At 47, Marisol quit her job, dyed her hair silver, sold half her belongings, and moved to a small coastal town. She had been a middle manager at a tech firm for over two decades—efficient, respected, and quietly discontent. She had no children, no partner waiting at home, no family who depended on her. Her life had been full of tasks, meetings, and polished accomplishments, but mostly lived for others' expectations. One day, while watching waves batter a rocky shoreline during a rare vacation, something in her broke open. Or maybe it had been breaking for years, and she just hadn’t noticed. Either way, when she returned home, she knew she could not keep being the person she had been.
Her friends called it a midlife crisis. Marisol called it waking up.
She didn’t have all the language for what was happening. All she knew was that she no longer wanted to live on autopilot, no longer wanted to trade her vitality for predictability. She started reading poetry, took long walks without checking her phone, and made friends with people she once would have dismissed as “impractical.” She wasn’t becoming someone entirely new—just someone more aligned with the life she didn’t know she’d longed for.

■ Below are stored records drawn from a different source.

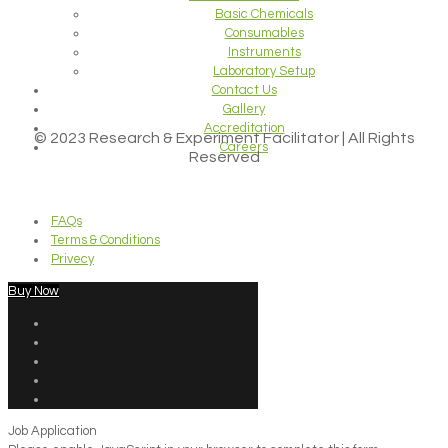
Basic Chemicals
Consumables
Instruments
Laboratory Setup
Contact Us
Gallery
Accreditation
© 2023 Research & Experiment Facilitator | All Rights
Careers
Reserved
FAQs
Terms & Conditions
Privecy
Buy Now
Job Application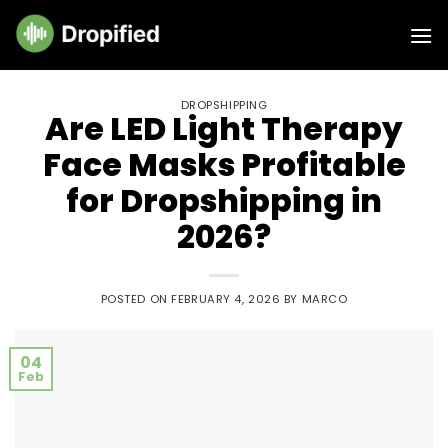
Skip
to
content
DROPSHIPPING
Are LED Light Therapy
Face Masks Profitable
for Dropshipping in
2026?
POSTED ON
FEBRUARY 4, 2026
BY
MARCO
04
Feb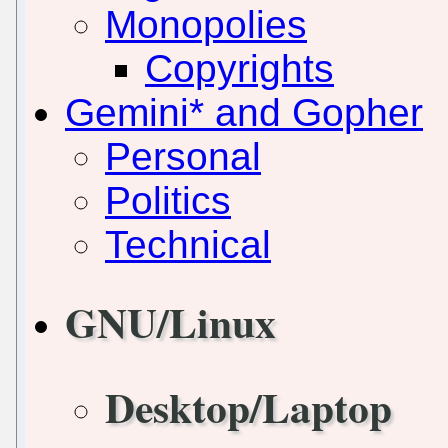
Monopolies
Copyrights
Gemini* and Gopher
Personal
Politics
Technical
GNU/Linux
Desktop/Laptop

Where did this longing come from? It wasn’t a decision, exactly—not something she reasoned her way into. It felt more like a summons, a quiet insistence rising from somewhere deeper than thought. A restlessness that was also a kind of hope. Looking back, she realized it had always been there, hidden beneath the daily routines and unspoken compromises. A sense that life could be more—more vivid, more honest, more connected. Not perfect, but whole.
From the perspective of open and relational (process) theology, such longing is not merely psychological or cultural—it is metaphysical. It is the echo of the divine lure: that persistent, noncoercive invitation toward greater depth, greater honesty, greater aliveness. According to process thought, we are not static beings but dynamic subjects of becoming, shaped moment by moment by what we inherit and how we respond. The divine does not override our freedom but works within it, offering possibilities for transformation without demanding them. For Marisol, the longing was not for escape but for emergence. She was not trying to become someone else. She was trying to become someone truer. And in this, she was following the deep rhythm of reality itself—a rhythm not of repetition, but of creative advance. Of death and renewal. Of remembering and reimagining.

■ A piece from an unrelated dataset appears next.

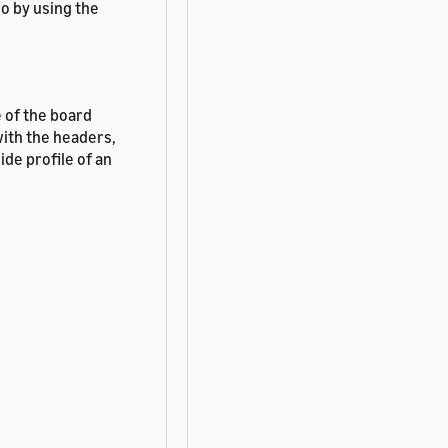
o by using the
 of the board
with the headers,
ide profile of an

As she settled into her new town, something unexpected happened. She began to notice the community around her: the struggling café run by a tired couple, the aging neighbors who had no one to check in on them, the teenagers with nowhere to go after school. She started volunteering at the library and organizing small gatherings at the local community center—book readings, poetry nights, neighborhood cleanups. Slowly, she realized that this quiet town, with all its quirks and imperfections, needed her. Not as a savior, but as a presence. A participant. A neighbor. A friend.
For the first time in her life, she felt indispensable—not because of her résumé, but because she showed up. This, too, satisfied a longing. This, too, contained echoes of the divine lure—a quiet invitation toward connection, compassion, and mutual becoming. It wasn’t the life she had planned, but it was the life that called to her. And by responding, she discovered something deeper than reinvention: she discovered relationship.